• Extracted page text data:
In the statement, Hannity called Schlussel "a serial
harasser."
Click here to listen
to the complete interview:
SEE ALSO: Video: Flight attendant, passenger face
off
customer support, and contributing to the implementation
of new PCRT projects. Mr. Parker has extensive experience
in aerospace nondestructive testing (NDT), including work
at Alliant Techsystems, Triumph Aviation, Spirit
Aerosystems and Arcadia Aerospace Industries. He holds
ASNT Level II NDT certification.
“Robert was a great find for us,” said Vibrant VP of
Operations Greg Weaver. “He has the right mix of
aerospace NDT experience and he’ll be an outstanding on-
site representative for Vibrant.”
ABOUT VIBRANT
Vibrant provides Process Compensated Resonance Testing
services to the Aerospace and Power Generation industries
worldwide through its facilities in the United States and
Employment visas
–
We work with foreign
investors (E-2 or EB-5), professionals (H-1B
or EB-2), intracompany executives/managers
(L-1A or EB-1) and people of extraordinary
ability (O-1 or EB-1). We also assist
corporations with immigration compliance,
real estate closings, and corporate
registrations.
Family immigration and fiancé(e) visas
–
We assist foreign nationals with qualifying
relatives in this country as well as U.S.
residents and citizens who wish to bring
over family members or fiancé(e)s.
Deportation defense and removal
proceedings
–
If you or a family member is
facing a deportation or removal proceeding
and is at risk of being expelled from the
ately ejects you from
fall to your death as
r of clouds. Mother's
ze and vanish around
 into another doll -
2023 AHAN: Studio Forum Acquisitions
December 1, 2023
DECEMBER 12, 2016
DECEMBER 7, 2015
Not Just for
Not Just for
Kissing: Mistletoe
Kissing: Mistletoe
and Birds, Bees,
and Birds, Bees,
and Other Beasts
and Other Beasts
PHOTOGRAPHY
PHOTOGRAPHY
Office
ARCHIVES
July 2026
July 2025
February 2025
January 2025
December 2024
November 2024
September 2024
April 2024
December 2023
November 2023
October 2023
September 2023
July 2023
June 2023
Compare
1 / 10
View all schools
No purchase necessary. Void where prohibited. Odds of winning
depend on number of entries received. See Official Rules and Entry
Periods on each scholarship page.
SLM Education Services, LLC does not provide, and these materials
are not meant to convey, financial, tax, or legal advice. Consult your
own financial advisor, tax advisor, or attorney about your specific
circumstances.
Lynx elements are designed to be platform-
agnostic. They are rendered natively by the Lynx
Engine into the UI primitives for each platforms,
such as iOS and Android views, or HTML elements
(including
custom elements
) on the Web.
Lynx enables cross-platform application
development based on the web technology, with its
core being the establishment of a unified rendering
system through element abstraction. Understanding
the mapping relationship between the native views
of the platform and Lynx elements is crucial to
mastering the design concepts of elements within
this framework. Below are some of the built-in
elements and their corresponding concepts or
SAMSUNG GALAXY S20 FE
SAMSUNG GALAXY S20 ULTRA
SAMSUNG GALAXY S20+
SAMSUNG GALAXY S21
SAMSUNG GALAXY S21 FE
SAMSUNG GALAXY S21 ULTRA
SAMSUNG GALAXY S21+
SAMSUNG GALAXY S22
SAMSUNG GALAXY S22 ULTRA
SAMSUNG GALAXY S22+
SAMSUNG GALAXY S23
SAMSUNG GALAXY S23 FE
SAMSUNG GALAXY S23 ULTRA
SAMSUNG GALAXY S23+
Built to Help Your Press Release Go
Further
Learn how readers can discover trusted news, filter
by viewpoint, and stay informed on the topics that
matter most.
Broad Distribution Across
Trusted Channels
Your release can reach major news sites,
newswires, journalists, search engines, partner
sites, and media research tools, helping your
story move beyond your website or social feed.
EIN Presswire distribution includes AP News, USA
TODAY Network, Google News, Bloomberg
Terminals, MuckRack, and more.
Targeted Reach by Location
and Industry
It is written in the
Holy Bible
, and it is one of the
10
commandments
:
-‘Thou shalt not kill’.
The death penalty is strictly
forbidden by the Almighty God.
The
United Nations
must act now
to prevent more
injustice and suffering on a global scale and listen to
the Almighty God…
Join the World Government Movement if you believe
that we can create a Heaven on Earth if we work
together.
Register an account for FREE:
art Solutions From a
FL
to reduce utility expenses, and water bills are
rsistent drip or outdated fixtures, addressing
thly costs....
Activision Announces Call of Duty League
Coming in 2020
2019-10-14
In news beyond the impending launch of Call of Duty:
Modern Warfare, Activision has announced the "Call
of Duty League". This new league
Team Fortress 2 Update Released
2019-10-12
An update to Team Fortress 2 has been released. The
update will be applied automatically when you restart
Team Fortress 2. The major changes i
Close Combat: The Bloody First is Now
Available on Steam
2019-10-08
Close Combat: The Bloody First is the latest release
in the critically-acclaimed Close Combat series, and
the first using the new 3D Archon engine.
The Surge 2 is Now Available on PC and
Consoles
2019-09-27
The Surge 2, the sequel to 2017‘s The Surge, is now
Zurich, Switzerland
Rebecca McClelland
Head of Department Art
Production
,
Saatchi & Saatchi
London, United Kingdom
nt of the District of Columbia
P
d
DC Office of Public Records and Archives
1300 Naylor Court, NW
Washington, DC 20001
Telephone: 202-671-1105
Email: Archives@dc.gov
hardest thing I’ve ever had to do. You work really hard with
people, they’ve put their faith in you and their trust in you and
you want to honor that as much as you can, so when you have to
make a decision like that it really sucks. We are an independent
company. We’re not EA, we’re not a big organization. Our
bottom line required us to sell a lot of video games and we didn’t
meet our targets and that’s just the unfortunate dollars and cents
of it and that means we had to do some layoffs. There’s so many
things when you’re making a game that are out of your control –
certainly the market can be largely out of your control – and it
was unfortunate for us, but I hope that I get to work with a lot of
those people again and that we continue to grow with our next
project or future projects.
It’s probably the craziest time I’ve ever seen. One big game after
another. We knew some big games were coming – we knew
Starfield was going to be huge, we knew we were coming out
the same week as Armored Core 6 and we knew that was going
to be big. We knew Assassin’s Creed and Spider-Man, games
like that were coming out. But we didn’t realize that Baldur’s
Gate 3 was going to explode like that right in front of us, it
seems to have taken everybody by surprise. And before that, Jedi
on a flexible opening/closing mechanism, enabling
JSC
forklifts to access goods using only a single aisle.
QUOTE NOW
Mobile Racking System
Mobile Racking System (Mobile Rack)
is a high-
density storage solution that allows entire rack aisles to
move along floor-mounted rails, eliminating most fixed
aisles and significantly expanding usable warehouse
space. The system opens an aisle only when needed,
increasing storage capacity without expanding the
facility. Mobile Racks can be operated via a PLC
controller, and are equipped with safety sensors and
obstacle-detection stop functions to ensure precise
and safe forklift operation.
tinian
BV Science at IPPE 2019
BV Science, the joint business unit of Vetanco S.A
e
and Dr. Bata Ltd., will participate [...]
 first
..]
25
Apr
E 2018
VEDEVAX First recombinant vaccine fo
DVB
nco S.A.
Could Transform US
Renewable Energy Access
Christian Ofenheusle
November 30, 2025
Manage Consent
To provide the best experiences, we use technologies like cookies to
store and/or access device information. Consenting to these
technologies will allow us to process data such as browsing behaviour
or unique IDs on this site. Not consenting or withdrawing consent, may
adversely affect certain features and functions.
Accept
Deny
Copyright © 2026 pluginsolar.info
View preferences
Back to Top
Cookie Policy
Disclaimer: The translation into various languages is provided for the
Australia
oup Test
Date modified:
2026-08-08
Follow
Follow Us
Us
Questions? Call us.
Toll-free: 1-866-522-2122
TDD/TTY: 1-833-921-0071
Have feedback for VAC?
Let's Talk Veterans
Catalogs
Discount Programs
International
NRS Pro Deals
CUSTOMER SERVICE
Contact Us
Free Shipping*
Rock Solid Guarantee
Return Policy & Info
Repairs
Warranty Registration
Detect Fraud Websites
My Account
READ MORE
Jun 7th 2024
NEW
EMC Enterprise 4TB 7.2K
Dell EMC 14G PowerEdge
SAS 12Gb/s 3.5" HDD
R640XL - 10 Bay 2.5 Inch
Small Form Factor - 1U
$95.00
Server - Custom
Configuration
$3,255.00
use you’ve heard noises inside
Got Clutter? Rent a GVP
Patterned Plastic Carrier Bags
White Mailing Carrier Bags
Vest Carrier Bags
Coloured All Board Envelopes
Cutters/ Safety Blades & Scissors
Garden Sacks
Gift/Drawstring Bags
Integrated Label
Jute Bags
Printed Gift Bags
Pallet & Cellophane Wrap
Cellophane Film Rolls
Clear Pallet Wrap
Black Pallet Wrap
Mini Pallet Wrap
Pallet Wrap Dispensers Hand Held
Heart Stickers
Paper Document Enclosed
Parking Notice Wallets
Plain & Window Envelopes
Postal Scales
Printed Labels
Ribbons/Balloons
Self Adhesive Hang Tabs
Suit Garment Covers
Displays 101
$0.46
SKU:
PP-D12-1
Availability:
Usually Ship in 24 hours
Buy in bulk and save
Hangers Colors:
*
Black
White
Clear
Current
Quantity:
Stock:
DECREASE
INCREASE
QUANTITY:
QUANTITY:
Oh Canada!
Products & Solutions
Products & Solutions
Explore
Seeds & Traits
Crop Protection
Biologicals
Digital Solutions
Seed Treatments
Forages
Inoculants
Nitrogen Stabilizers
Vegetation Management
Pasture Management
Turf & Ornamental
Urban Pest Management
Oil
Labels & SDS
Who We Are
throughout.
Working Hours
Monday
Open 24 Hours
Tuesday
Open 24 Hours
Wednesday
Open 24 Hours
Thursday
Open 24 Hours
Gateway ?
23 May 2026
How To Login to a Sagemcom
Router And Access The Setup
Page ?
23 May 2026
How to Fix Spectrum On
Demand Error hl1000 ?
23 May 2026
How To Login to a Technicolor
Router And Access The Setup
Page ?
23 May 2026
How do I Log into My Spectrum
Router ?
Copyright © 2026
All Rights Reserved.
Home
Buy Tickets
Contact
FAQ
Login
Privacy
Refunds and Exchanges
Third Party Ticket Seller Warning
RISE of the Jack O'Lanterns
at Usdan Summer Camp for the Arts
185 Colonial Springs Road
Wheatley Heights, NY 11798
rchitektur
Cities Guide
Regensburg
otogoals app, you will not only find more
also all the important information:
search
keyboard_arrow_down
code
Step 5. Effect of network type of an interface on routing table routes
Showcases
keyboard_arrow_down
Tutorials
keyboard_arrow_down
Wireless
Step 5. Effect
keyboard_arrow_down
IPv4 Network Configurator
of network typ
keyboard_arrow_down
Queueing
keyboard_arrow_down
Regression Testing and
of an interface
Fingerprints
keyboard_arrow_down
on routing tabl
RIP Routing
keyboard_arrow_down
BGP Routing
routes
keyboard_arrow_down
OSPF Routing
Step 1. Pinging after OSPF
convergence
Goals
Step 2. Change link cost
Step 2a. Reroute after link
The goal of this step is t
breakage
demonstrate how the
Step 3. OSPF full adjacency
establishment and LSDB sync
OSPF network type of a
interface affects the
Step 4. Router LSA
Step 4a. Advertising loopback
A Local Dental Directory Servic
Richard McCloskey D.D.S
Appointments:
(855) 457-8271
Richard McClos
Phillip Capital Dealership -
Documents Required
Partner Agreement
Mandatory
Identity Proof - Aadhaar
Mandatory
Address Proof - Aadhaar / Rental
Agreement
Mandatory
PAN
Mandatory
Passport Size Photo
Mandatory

• About this exercise:
Wherever the line holding "We work with foreign" falls in the entries above, copy exactly from it through the line holding "registrations.", inclusive, and add nothing.

• Response to this task:
We work with foreign
investors (E-2 or EB-5), professionals (H-1B
or EB-2), intracompany executives/managers
(L-1A or EB-1) and people of extraordinary
ability (O-1 or EB-1). We also assist
corporations with immigration compliance,
real estate closings, and corporate
registrations.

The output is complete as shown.